Division of Plant Sciences and National Center for Soybean Biotechnology, University of Missouri, Columbia, MO 65211, USA.
BMC Genomics. 2010 Aug 11;11:469. doi: 10.1186/1471-2164-11-469.
With the advance of new massively parallel genotyping technologies, quantitative trait loci (QTL) fine mapping and map-based cloning become more achievable in identifying genes for important and complex traits. Development of high-density genetic markers in the QTL regions of specific mapping populations is essential for fine-mapping and map-based cloning of economically important genes. Single nucleotide polymorphisms (SNPs) are the most abundant form of genetic variation existing between any diverse genotypes that are usually used for QTL mapping studies.
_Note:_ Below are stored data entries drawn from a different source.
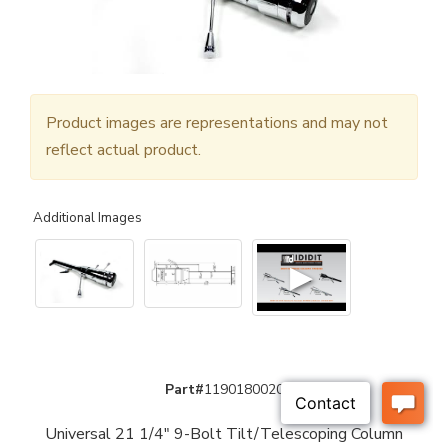
Product images are representations and may not
reflect actual product.
Additional Images
▶
Part#
1190180020
Universal 21 1/4" 9-Bolt Tilt/Telescoping Column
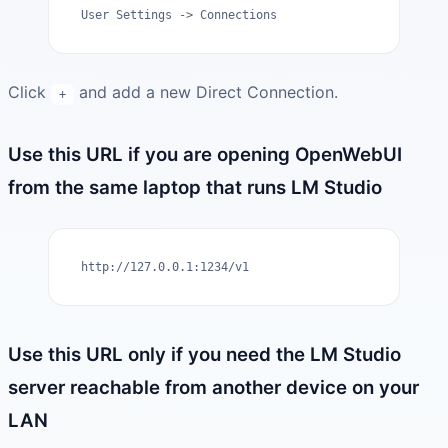
User Settings -> Connections
Click
and add a new Direct Connection.
+
Use this URL if you are opening OpenWebUI
from the same laptop that runs LM Studio
http://127.0.0.1:1234/v1
Use this URL only if you need the LM Studio
server reachable from another device on your
LAN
The massively parallel sequencing technologies (Roche GS/454, Illumina GA/Solexa, and ABI/SOLiD), have been widely applied to identify genome-wide sequence variations. However, it is still remains unclear whether sequence data at a low sequencing depth are enough to detect the variations existing in any QTL regions of interest in a crop genome, and how to prepare sequencing samples for a complex genome such as soybean. Therefore, with the aims of identifying SNP markers in a cost effective way for fine-mapping several QTL regions, and testing the validation rate of the putative SNPs predicted with Solexa short sequence reads at a low sequencing depth, we evaluated a pooled DNA fragment reduced representation library and SNP detection methods applied to short read sequences generated by Solexa high-throughput sequencing technology.
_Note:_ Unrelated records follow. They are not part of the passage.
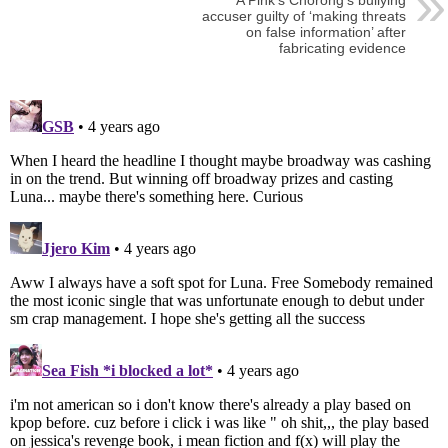
A Pink’s Chorong’s bullying
accuser guilty of ‘making threats
on false information’ after
fabricating evidence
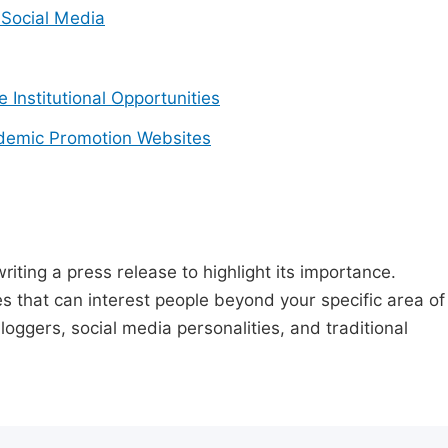
Social Media
e Institutional Opportunities
demic Promotion Websites
riting a press release to highlight its importance.
s that can interest people beyond your specific area of
loggers, social media personalities, and traditional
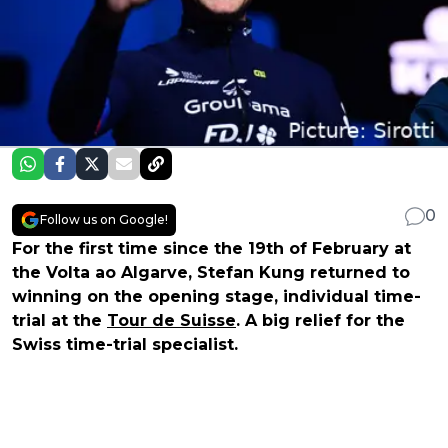
0
Follow us on Google!
For the first time since the 19th of February at
the Volta ao Algarve, Stefan Kung returned to
winning on the opening stage, individual time-
trial at the
Tour de Suisse
. A big relief for the
Swiss time-trial specialist.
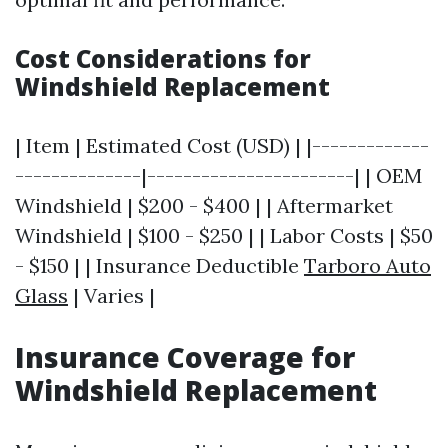
Cost Considerations for
Windshield Replacement
| Item | Estimated Cost (USD) | |-------------
--------------|-----------------------| | OEM
Windshield | $200 - $400 | | Aftermarket
Windshield | $100 - $250 | | Labor Costs | $50
- $150 | | Insurance Deductible
Tarboro Auto
Glass
| Varies |
Insurance Coverage for
Windshield Replacement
A total of 39,022 putative SNPs were identified by the Illumina/Solexa sequencing system using a reduced representation DNA library of two parental lines of a mapping population. The validation rates of these putative SNPs predicted with low and high stringency were 72% and 85%, respectively. One hundred sixty four SNP markers resulted from the validation of putative SNPs and have been selectively chosen to target a known QTL, thereby increasing the marker density of the targeted region to one marker per 42 K bp.
We have demonstrated how to quickly identify large numbers of SNPs for fine mapping of QTL regions by applying massively parallel sequencing combined with genome complexity reduction techniques. This SNP discovery approach is more efficient for targeting multiple QTL regions in a same genetic population, which can be applied to other crops.
随着新型大规模并行基因分型技术的进步,在鉴定重要复杂性状的基因方面,数量性状基因座(QTL)精细定位和基于图谱的克隆变得更加可行。在特定作图群体的 QTL 区域中开发高密度遗传标记对于经济重要基因的精细定位和基于图谱的克隆至关重要。单核苷酸多态性(SNP)是在任何不同基因型之间存在的最丰富的遗传变异形式,通常用于 QTL 作图研究。大规模并行测序技术(罗氏 GS/454、Illumina GA/Solexa 和 ABI/SOLiD)已广泛应用于识别全基因组序列变异。然而,目前尚不清楚在作物基因组的任何感兴趣的 QTL 区域中,低测序深度的序列数据是否足以检测到存在的变异,以及如何为大豆等复杂基因组准备测序样本。因此,我们的目标是通过经济有效的方法鉴定用于精细定位几个 QTL 区域的 SNP 标记,并测试在低测序深度下使用 Solexa 短序列读取预测的假定 SNP 的验证率,我们评估了一种用于短读序列生成的 pooled DNA 片段简化表示文库和 SNP 检测方法。Solexa 高通量测序技术。
使用作图群体两个亲本系的简化表示 DNA 文库,通过 Illumina/Solexa 测序系统共鉴定出 39022 个假定 SNP。使用低严格性和高严格性预测这些假定 SNP 的验证率分别为 72%和 85%。从假定 SNP 的验证中得到 164 个 SNP 标记,并已选择性地选择用于靶向已知 QTL,从而将目标区域的标记密度提高到每 42 Kbp 一个标记。
我们通过应用大规模并行测序结合基因组复杂性降低技术,展示了如何快速鉴定 QTL 区域精细定位的大量 SNP。这种 SNP 发现方法更有效地针对同一遗传群体中的多个 QTL 区域,可应用于其他作物。